Aim of the task »
Please copy the entries below word for word, leaving out any image.

Saved entries:
Content starts

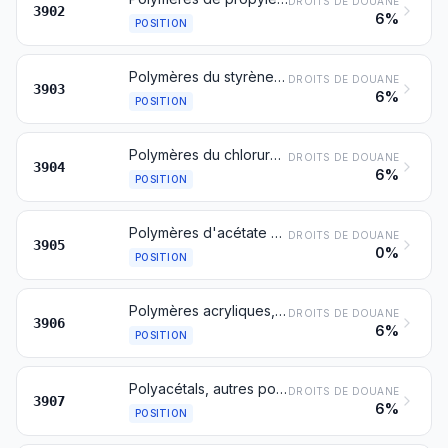
DROITS DE DOUANE
3902
6%
POSITION
Polymères du styrène, sous formes primaires
DROITS DE DOUANE
3903
6%
POSITION
Polymères du chlorure de vinyle ou d'autres oléfines halogénées, sous formes primaires
DROITS DE DOUANE
3904
6%
POSITION
Polymères d'acétate de vinyle ou d'autres esters de vinyle, sous formes primaires; autres polymères de vinyle, sous formes primaires
DROITS DE DOUANE
3905
0%
POSITION
Polymères acryliques, sous formes primaires
DROITS DE DOUANE
3906
6%
POSITION
Polyacétals, autres polyéthers et résines époxydes, sous formes primaires; polycarbonates, résines alkydes, polyesters allyliques et autres polyesters, sous formes primaires
DROITS DE DOUANE
3907
6%
POSITION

Content ends

Result of the exercise »
DROITS DE DOUANE
3902
6%
POSITION
Polymères du styrène, sous formes primaires
DROITS DE DOUANE
3903
6%
POSITION
Polymères du chlorure de vinyle ou d'autres oléfines halogénées, sous formes primaires
DROITS DE DOUANE
3904
6%
POSITION
Polymères d'acétate de vinyle ou d'autres esters de vinyle, sous formes primaires; autres polymères de vinyle, sous formes primaires
DROITS DE DOUANE
3905
0%
POSITION
Polymères acryliques, sous formes primaires
DROITS DE DOUANE
3906
6%
POSITION
Polyacétals, autres polyéthers et résines époxydes, sous formes primaires; polycarbonates, résines alkydes, polyesters allyliques et autres polyesters, sous formes primaires
DROITS DE DOUANE
3907
6%
POSITION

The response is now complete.